Amalia sacudió la cabeza.
—El Planeta Teutonia todavía tiene un millón de tropas estacionadas allí, así como los humanos que rescatamos de otros planetas. Si me voy y los alienígenas lanzan un ataque sorpresa, ¿qué pasaría entonces? Además, tengo una sensación: puede que haya otra oportunidad esperándome en el Planeta Teutonia. ¿Y tú? ¿Has terminado de absorber el último lote de energía?
En su nivel de cultivo, cualquier percepción que tuvieran no era aleatoria—era una forma de premonición.
—Me conoces —dijo Kenny—, eso apenas fue suficiente para digerirlo como un bocadillo. Bien, me voy. Ten cuidado.
Kenny Lin había considerado quedarse con ella, pero también tenía miedo de quedarse atrás.
Al final, se convenció a sí mismo de que esta separación temporal era necesaria para mantener su estatus como cabeza de familia.

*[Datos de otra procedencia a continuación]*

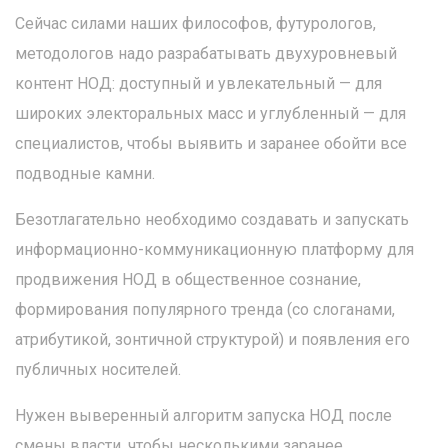
Сейчас силами наших философов, футурологов,
методологов надо разрабатывать двухуровневый
контент НОД: доступный и увлекательный — для
широких электоральных масс и углубленный — для
специалистов, чтобы выявить и заранее обойти все
подводные камни.
Безотлагательно необходимо создавать и запускать
информационно-коммуникационную платформу для
продвижения НОД в общественное сознание,
формирования популярного тренда (со слоганами,
атрибутикой, зонтичной структурой) и появления его
публичных носителей.
Нужен выверенный алгоритм запуска НОД после
смены власти, чтобы несколькими заранее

No mucho después de que su acorazado dejó el Planeta Teutonia, una pequeña nave espacial descendió repentinamente en un desierto desolado en el planeta.
El Planeta Teutonia, capaz de albergar billones de humanos, era naturalmente vasto—más grande que la Tierra, como Amalia la había conocido.
Dado que los humanos son criaturas sociales, gran parte del Planeta Teutonia permaneció sin desarrollar, cubierto de bosques primitivos.
Después de que estalló la guerra y el Planeta Teutonia cayó, estas áreas se volvieron aún más desoladas, desprovistas de presencia humana.
El aterrizaje de la pequeña nave espacial pasó desapercibido.
Momentos después, la escotilla se abrió y emergió una figura—un ser cuya piel por sí sola revelaba que era un alienígena.
Sus dos antenas se movieron ligeramente.
Era Nemel, quien había sido enviado al Planeta Teutonia para investigar la verdad.
Nemel había estado en el Planeta Teutonia antes—justo después de la gran batalla.
En ese entonces, el planeta llevaba las cicatrices de la guerra, y el aire estaba denso con el hedor del metal quemado y la destrucción.
Solo habían pasado unos pocos meses, pero el Planeta Teutonia se sentía muy diferente ahora.
El aire parecía más fresco—un cambio menor que no lo sorprendía.
Sin embargo, había algo más, algo que no podía expresar en palabras.
Girando, Mayer lanzó un pequeño objeto negro hacia la nave espacial.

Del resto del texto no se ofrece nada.